When I began to study WT theology and became baptized in the early 70's, I turned away from my heritage.
I'm working to overcome that faux pas by immersing myself in all things related to the Black Belt counties of Alabama.
For instance, I didn't know that a slave from Gee's Bend swam out into the Alabama River and saved many a passenger from drowning during the Orline St. John disaster in March of 1850. Gee's Bend is right across the Alabama River from the plantation on which my family lived during the days of sharecropping.
I didn't know that Booker T. Washington visited our county as a guest of William J. Edwards who founded Snow Hill Institute, nor was I aware that I had a cousin that was so beautiful that her folks had to send her up North to keep White men from violating her.
I wasn't aware that the White family who owned the plantation on which I was born were descendants of Stephen Decatur Miller and Mary Boykin Miller Chesnut fame. Also, one planter's wife was Viola Goode Liddell who wrote "With a Southern Accent" and "Grass Widow."

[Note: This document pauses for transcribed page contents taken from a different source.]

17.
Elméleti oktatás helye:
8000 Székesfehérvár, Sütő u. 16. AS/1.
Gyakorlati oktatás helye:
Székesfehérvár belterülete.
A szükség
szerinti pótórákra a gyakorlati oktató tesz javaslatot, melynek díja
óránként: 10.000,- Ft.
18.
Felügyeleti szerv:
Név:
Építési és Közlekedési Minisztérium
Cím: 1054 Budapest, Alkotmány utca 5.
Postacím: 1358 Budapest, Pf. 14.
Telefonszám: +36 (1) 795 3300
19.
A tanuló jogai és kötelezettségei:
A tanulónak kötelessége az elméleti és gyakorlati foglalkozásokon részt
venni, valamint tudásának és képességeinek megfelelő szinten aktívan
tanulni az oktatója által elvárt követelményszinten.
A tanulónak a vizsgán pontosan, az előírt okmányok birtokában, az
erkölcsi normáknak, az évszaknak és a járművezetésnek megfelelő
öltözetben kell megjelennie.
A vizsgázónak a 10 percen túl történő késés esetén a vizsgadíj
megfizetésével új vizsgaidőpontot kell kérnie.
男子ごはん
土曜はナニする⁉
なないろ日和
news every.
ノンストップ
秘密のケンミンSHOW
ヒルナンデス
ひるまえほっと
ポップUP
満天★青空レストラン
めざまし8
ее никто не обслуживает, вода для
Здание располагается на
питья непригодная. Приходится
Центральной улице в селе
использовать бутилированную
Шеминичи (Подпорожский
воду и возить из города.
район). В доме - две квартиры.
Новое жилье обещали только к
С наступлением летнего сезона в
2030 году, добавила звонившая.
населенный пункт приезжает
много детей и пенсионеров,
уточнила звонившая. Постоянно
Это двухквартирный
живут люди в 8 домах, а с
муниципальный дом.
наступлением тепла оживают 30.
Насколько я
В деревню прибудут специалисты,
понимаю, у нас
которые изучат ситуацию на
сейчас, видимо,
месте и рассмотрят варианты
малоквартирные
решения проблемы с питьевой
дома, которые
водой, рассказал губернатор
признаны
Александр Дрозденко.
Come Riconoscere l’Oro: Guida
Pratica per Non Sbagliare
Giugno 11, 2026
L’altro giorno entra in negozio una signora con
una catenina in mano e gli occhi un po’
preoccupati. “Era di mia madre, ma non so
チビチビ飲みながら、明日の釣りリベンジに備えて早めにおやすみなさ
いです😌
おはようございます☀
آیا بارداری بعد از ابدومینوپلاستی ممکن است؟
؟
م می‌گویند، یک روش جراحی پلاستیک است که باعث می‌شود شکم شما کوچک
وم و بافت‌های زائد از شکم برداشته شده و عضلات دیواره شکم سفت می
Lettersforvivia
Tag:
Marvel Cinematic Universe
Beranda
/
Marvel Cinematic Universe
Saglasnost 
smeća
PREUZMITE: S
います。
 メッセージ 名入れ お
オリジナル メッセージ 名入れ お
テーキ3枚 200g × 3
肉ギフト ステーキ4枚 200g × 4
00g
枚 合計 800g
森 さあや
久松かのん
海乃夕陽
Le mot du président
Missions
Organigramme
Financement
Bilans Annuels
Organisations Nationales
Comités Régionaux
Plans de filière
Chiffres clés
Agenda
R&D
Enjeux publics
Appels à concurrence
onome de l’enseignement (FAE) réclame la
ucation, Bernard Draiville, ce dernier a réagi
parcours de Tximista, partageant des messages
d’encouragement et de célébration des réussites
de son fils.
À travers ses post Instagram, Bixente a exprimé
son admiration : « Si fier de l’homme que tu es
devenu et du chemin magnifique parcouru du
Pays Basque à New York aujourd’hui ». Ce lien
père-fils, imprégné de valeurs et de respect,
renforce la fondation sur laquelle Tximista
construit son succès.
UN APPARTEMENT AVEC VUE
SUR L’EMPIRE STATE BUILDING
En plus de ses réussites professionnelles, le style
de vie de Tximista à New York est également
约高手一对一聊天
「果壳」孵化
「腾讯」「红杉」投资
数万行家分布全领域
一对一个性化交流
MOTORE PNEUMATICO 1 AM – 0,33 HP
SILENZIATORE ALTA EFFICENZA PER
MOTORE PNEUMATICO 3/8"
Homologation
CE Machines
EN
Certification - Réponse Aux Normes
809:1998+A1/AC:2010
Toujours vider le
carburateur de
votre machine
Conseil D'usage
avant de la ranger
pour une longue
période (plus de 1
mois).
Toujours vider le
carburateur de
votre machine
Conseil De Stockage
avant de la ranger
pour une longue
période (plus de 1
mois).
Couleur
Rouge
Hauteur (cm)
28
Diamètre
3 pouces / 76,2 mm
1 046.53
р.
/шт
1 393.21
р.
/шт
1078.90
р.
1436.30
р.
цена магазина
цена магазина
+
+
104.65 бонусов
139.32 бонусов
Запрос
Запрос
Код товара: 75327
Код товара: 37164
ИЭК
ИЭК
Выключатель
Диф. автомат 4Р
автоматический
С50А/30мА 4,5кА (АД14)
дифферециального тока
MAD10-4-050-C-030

I'm reading "Fallen Prince" by Donald P. Stone, a descendant of William J. Edwards. I'm also reading "The First and Last Bell" by Jeanette Steele McCall. Both books are about the heroic efforts made by Whites and Blacks to secure an education for the children of Wilcox County Alabama.
As I stated, now that I've pushed aside the demands of the JW lifestyle, I'm catching up on life and having a gay old time while doing so.